Circular ribonucleic acid (RNA) protein kinase C iota (circ-PRKCI, hsa_circRNA_0122683) has been previously reported to be involved in the development of sepsis. However, the knowledge regarding the potential role and mechanism of circ-PRKCI in sepsis-induced acute lung injury (ALI) is unclear. An cellular model of sepsis-ALI was simulated by the treatment of lipopolysaccharide (LPS) in human pulmonary alveolar epithelial cells (HPAEpiCs). The expression of circ-PRKCI in plasma samples from sepsis patients with or without ALI as well as sepsis-ALI cell model was determined by quantitative real-time PCR (qRT-PCR).
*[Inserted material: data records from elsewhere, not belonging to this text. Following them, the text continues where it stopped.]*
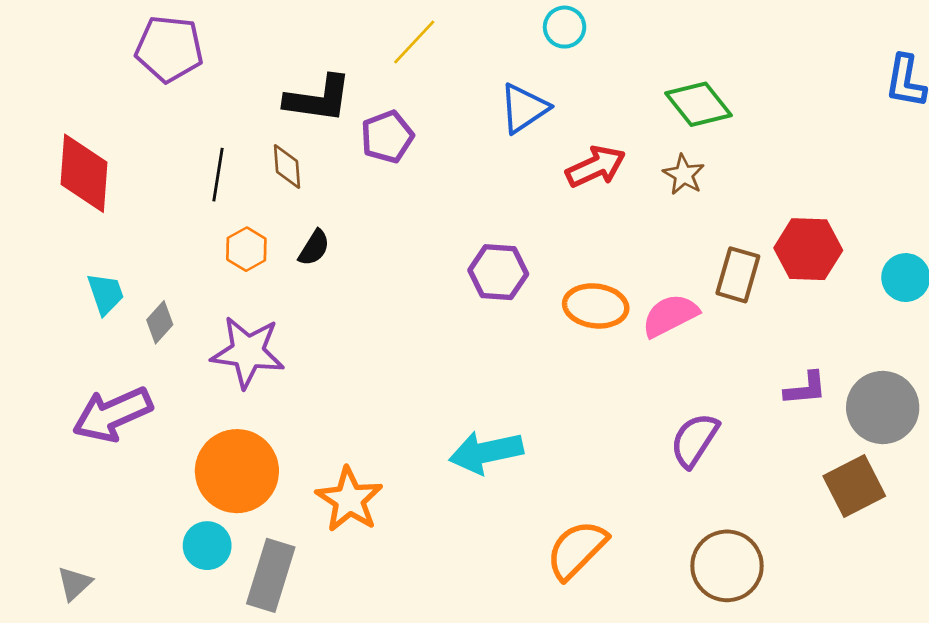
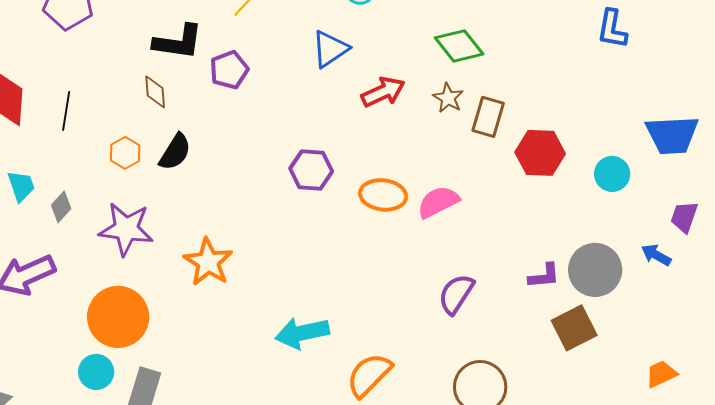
black line: (218, 175) -> (66, 111), moved
black semicircle: (314, 248) -> (175, 152), size x1.4
brown rectangle: (738, 275) -> (488, 117), moved
purple L-shape: (806, 389) -> (544, 276), moved
cyan arrow: (486, 452) -> (302, 333), moved
orange star: (349, 500) -> (208, 262), moved

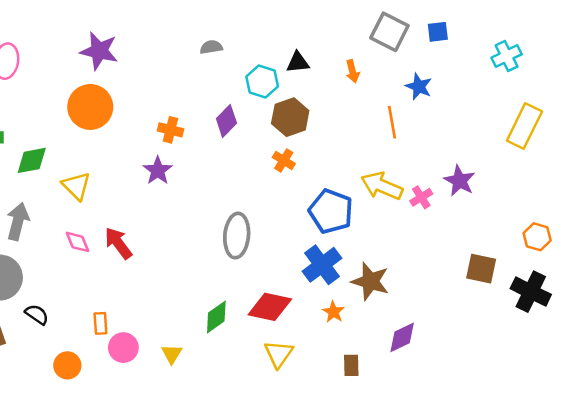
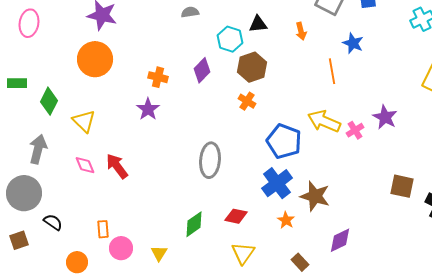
green diamond: (32, 160) -> (49, 101), turned -52
red diamond: (270, 307) -> (236, 216), size x0.7
brown rectangle: (351, 365) -> (300, 262), turned -42

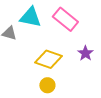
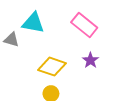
pink rectangle: (65, 19) -> (84, 25), moved

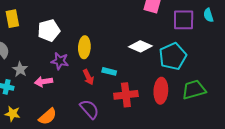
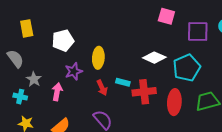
purple star: (60, 61) -> (74, 71), turned -30
pink arrow: (43, 82) -> (57, 92), turned 108
red cross: (126, 95) -> (144, 92), moved

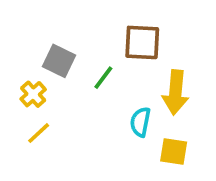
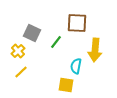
yellow square: (174, 152) -> (66, 85), moved

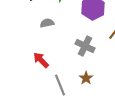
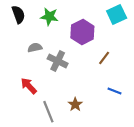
gray cross: (85, 46) -> (58, 61), moved

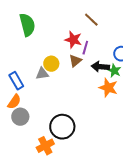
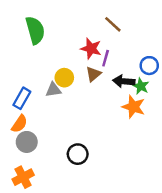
blue rectangle: (16, 81) -> (22, 98), turned 60
black circle: (62, 127) -> (78, 154), size x0.7
orange cross: (45, 146) -> (23, 177), moved

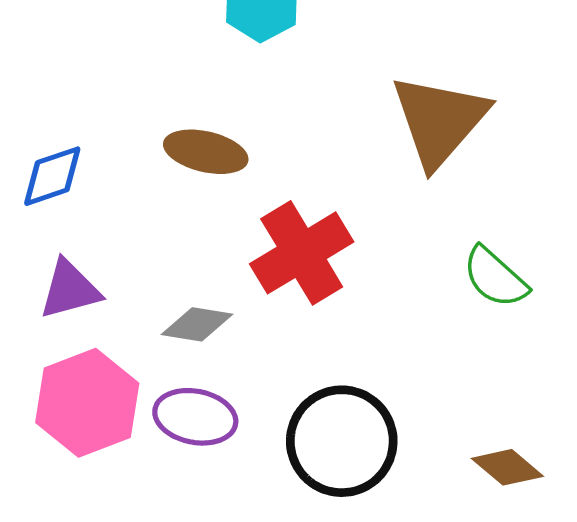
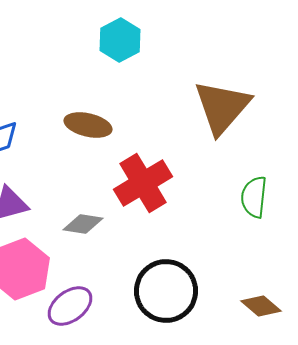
green semicircle: (495, 277) -> (254, 197), turned 54
purple ellipse: (195, 417) -> (70, 306), moved, turned -48

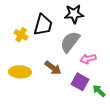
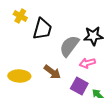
black star: (74, 14) -> (93, 36), moved
yellow cross: (21, 35) -> (20, 16), moved

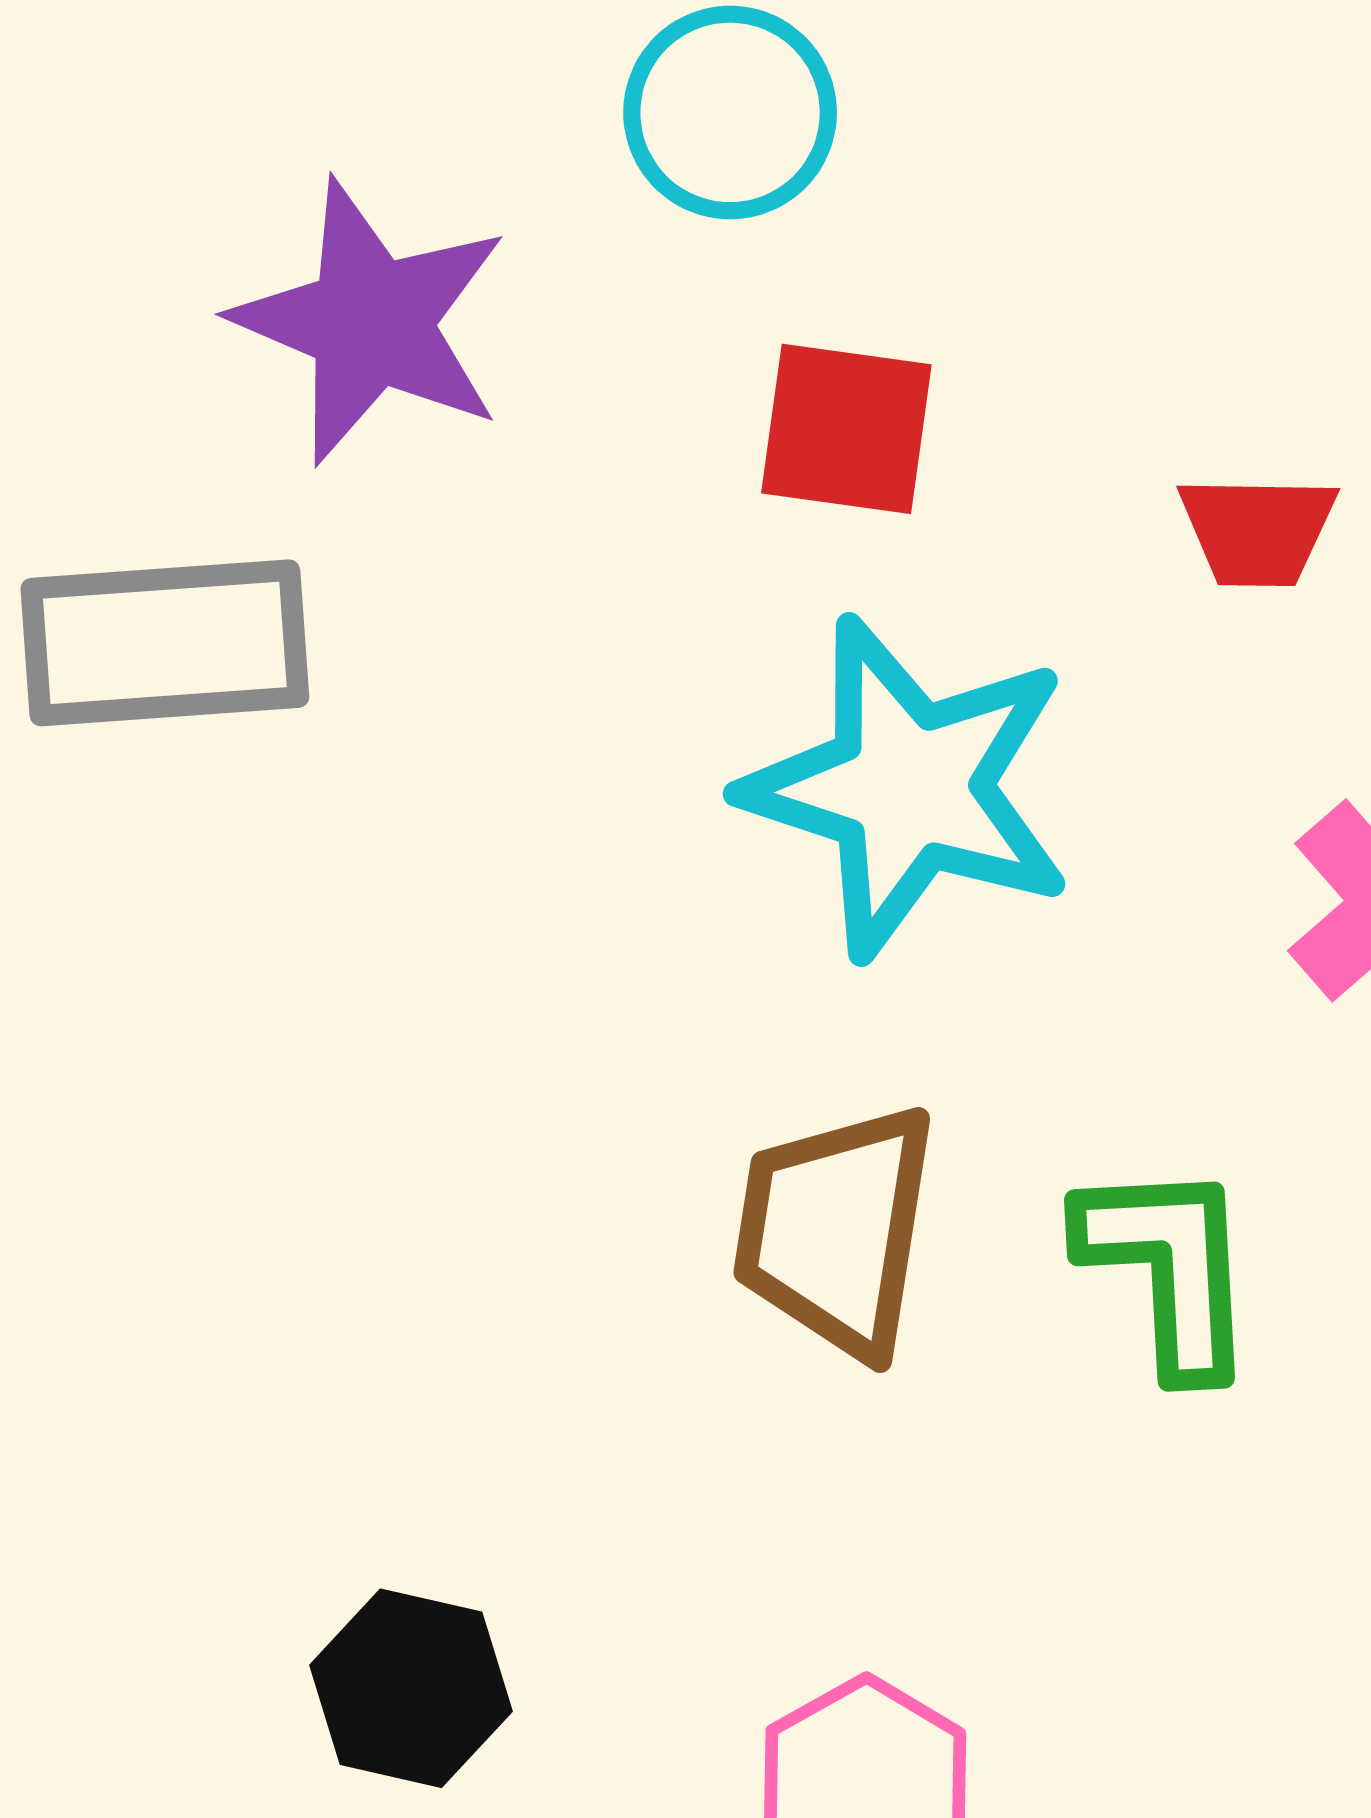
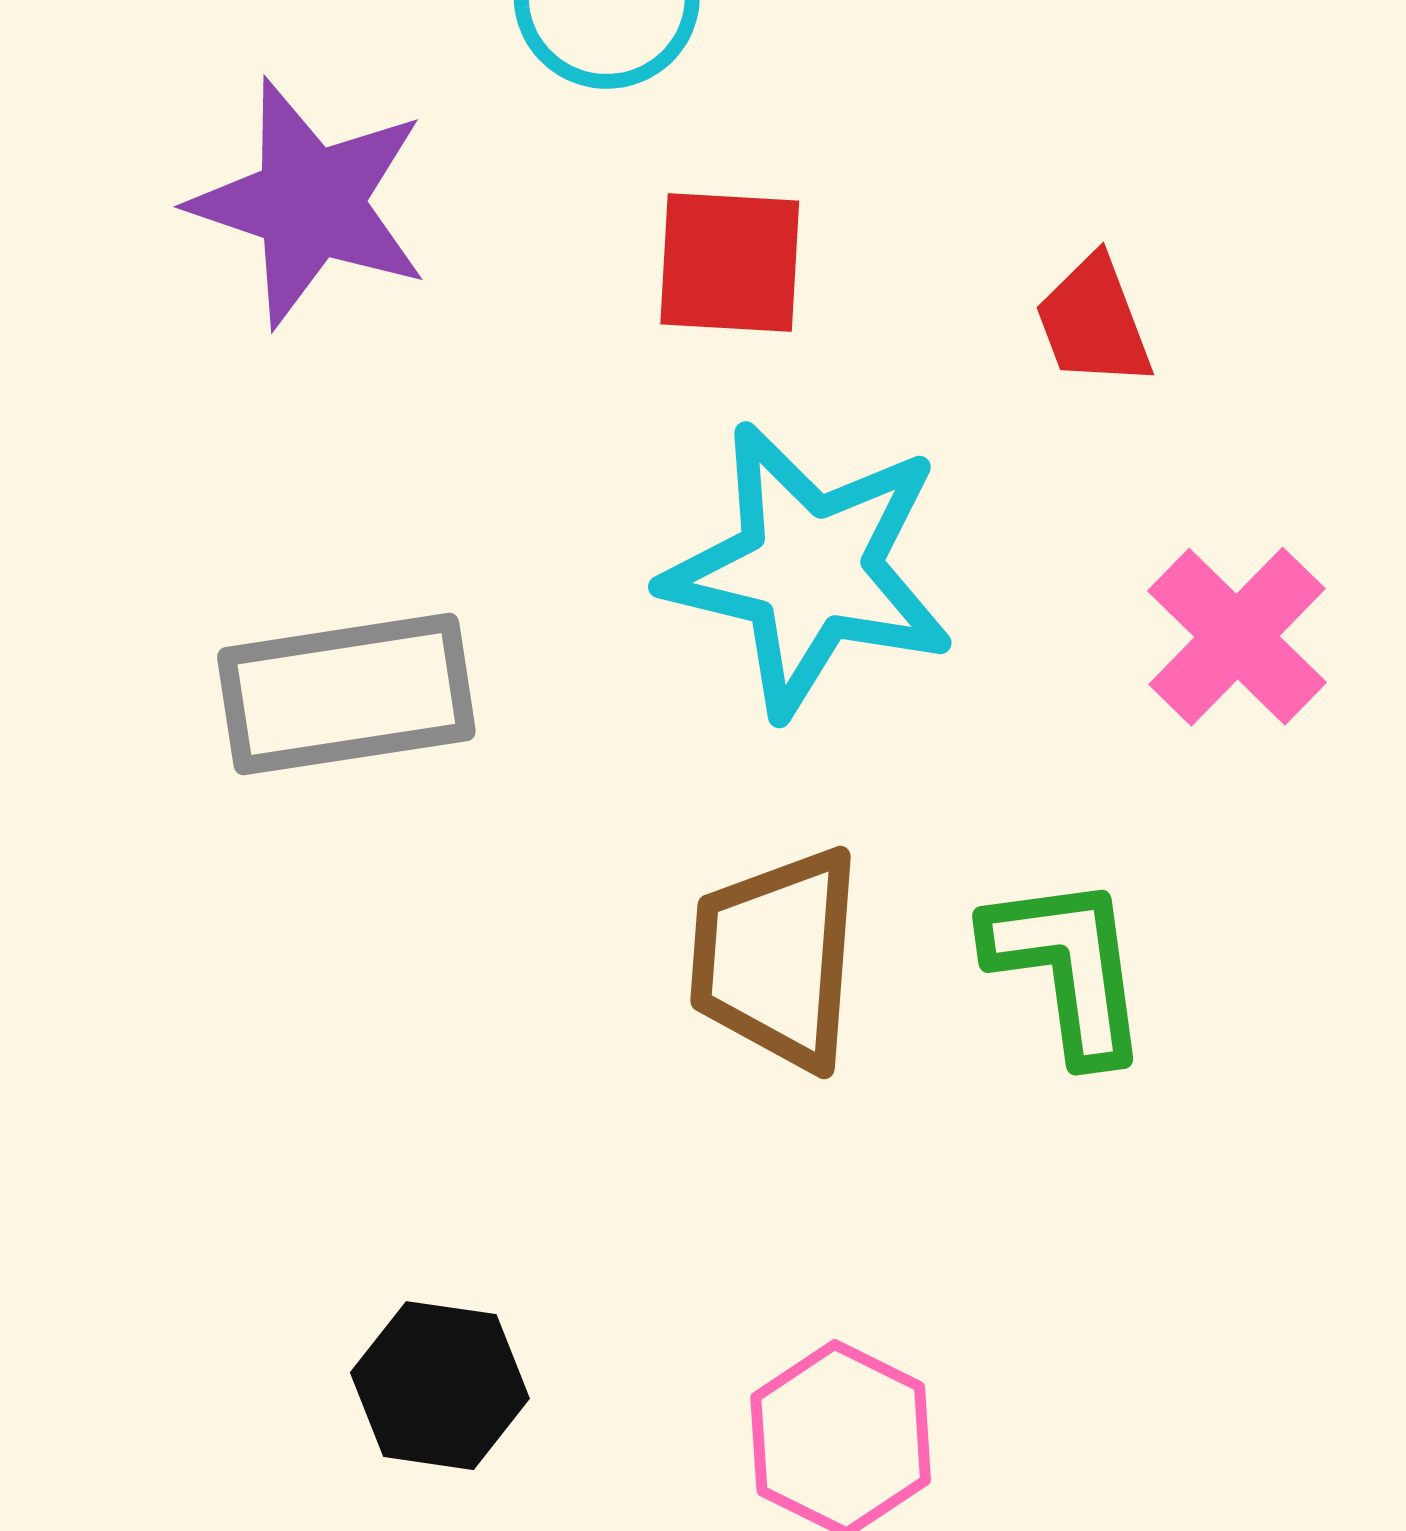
red trapezoid: (1258, 530) -> (1094, 322), turned 73
gray rectangle: (165, 643) -> (346, 694), moved

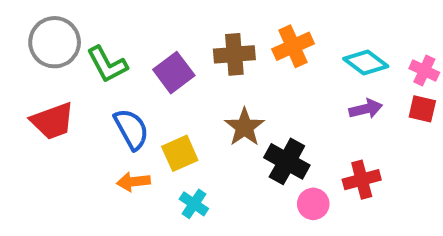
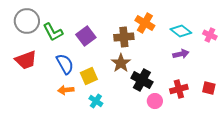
orange cross: (293, 46) -> (145, 23), turned -36
brown cross: (234, 54) -> (124, 37), moved
red square: (422, 109) -> (209, 88), moved

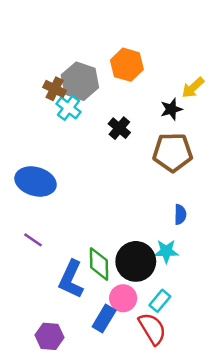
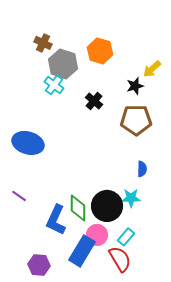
brown cross: (55, 89) -> (43, 43), moved
purple line: (33, 240) -> (19, 196), moved
blue rectangle: (104, 319) -> (82, 251), size x1.4

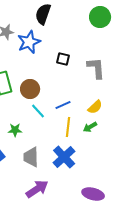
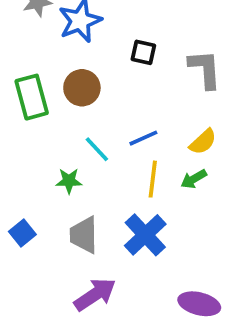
brown circle: (30, 89) -> (82, 88), moved
green star: (15, 130) -> (69, 181), moved

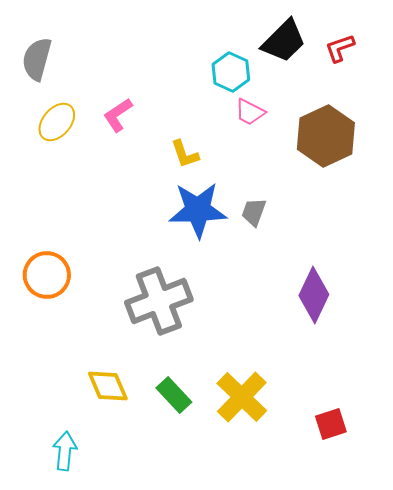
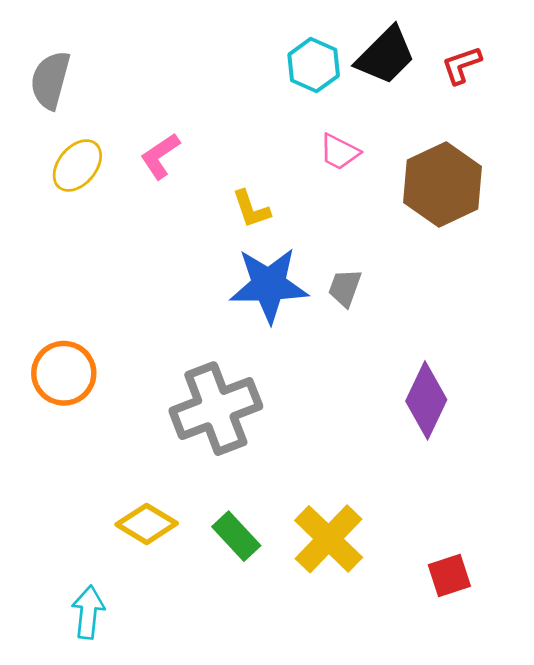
cyan hexagon: (231, 72) -> (314, 65), moved
yellow diamond: (108, 386) -> (147, 524), turned -36

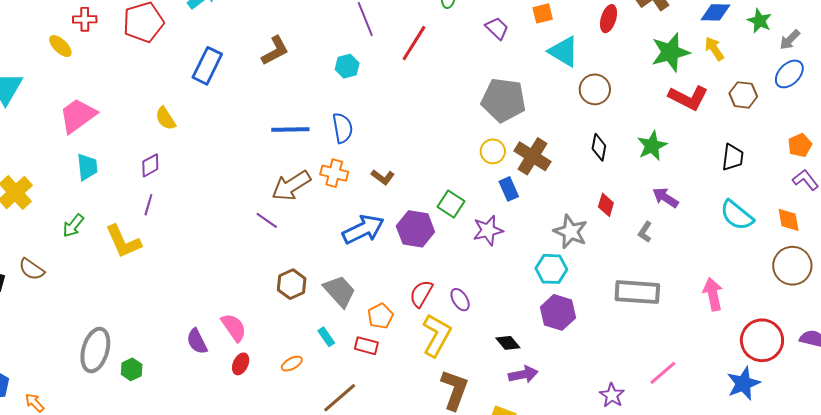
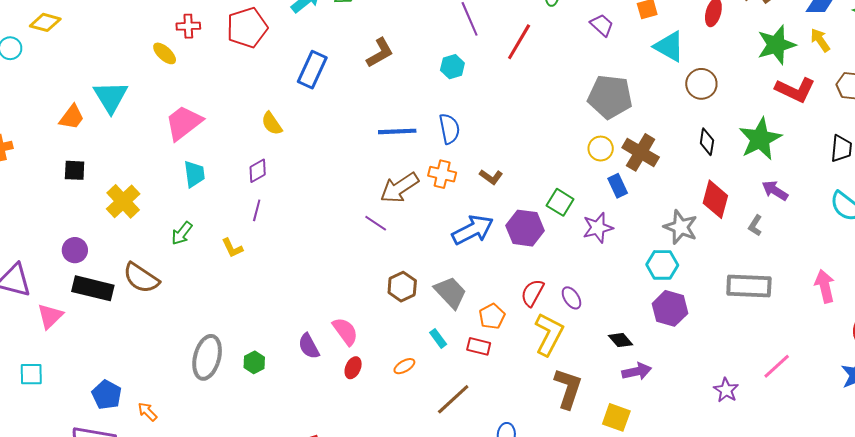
green star: (652, 146) -> (760, 139), size x1.4
red diamond: (606, 205) -> (715, 199), size x1.6
yellow L-shape: (123, 242) -> (232, 248), size x0.6
brown semicircle: (32, 269) -> (141, 278), size x1.4
green hexagon: (132, 369) -> (254, 362), moved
The diagnostic utility of circ-PRKCI was analyzed using receiver operating characteristic (ROC) curves. The levels of iron content (Fe), glutathione (GSH), malondialdehyde (MDA), and reactive oxygen species (ROS) were detected using corresponding commercial kits. The assessment of cell viability and production of pro-infammatory cytokines (IL-6, IL-1β and TNF-α) was measured using Cell Counting Kit-8 (CCK-8) and enzyme-linked immunosorbent assay (ELISA). The targeting relationship between circ-PRKCI and miR-382-5p was predicted by bioinformatics analysis, and subsequently confirmed by luciferase reporter and RNA immunoprecipitation (RIP) assays. Results shows that decreased circ-PRKCI expression but increased miR-382-5p expression was observed in sepsis patients with ALI and sepsis-induced ALI cell model. The area under the curve values of ROC curves for circ-PRKCI in differentiating septic ALI patients from healthy individuals and septic non-ALI patients were 0.996 and 0.999, respectively. Functional assays revealed that enforced expression of circ-PRKCI alleviated LPS-induced ferroptosis and inflammatory response of HPAEpiCs, which were reversed by Erastin or FIN56 administration. Mechanistically, circ-PRKCI was identified as a sponge of miR-382-5p and negatively regulated miR-382-5p expression. Further rescue experiments showed that miR-382-5p overexpression could compromise the anti-ferroptosis and anti-inflammatory response effects of circ-PRKCI on LPS-induced injury of HPAEpiCs. Our study demonstrated that circ-PRKCI may be a promising biomarker for septic ALI diagnosis. circ-PRKCI inhibits ferroptosis and inflammatory response in sepsis-induced ALI by sponging miR-382-5p, indicating that the circ-PRKCI/miR-382-5p axis might be a novel therapeutic target for the treatment of sepsis-induced ALI.